Dataset extract
'''

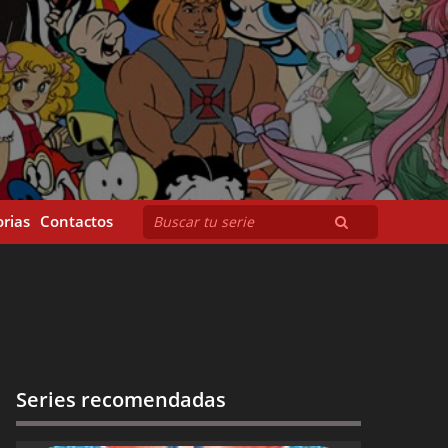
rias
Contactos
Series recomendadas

'''
'''

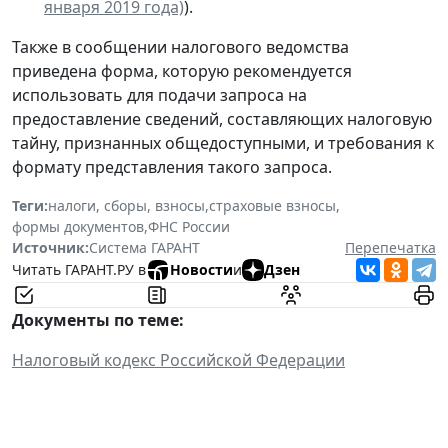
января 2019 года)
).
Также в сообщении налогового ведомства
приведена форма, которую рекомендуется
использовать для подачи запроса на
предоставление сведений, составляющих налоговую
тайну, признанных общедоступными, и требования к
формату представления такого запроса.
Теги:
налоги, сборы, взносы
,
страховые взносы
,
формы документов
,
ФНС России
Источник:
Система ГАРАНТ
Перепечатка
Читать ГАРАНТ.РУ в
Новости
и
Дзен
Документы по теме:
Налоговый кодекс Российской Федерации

'''

Problem details
Work through the entries, filtering for the string "взносы", and copy each line that holds it.

The completed task
налоги, сборы, взносы
страховые взносы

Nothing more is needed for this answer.